EXERCISE DETAILS = Everything from the line containing "Da es sich um" through the line containing "sich abgeschlossen. Dennoch" should be repeated exactly, and nothing else from the data.

SUPPLIED DATA =
____
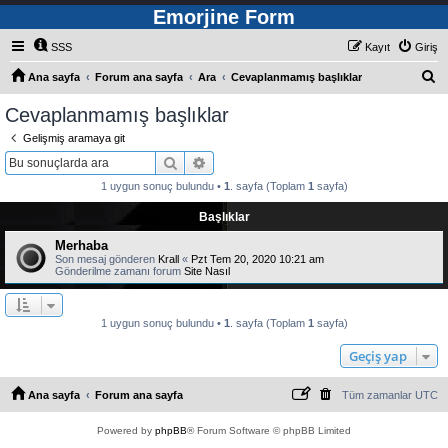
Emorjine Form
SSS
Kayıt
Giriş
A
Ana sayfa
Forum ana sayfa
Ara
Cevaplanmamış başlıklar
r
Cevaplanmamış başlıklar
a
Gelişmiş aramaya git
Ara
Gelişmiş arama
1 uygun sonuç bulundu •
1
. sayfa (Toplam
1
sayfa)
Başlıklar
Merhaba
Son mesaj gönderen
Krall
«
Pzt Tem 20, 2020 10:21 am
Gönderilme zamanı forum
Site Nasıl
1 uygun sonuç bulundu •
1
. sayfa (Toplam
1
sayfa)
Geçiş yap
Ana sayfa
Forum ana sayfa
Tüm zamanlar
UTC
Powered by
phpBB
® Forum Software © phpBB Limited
____
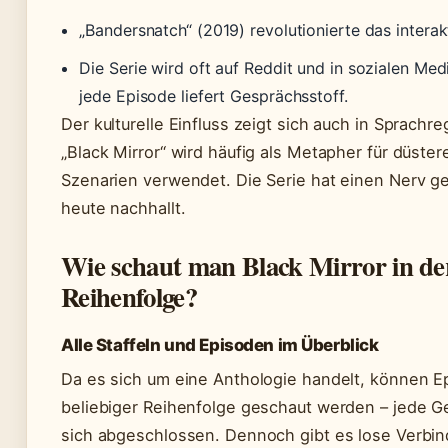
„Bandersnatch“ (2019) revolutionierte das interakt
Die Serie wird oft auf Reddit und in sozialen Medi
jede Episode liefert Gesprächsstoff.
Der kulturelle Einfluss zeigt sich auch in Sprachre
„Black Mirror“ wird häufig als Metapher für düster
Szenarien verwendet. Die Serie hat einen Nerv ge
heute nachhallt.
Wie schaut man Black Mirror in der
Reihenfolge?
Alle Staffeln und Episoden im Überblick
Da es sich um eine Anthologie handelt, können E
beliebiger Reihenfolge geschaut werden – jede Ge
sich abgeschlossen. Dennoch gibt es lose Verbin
____
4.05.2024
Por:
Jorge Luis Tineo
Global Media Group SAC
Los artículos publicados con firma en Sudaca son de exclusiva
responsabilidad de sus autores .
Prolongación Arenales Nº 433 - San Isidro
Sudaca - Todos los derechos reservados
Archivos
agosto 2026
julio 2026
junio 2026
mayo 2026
____
EXERCISE SOLUTION =
Da es sich um eine Anthologie handelt, können E
beliebiger Reihenfolge geschaut werden – jede Ge
sich abgeschlossen. Dennoch gibt es lose Verbin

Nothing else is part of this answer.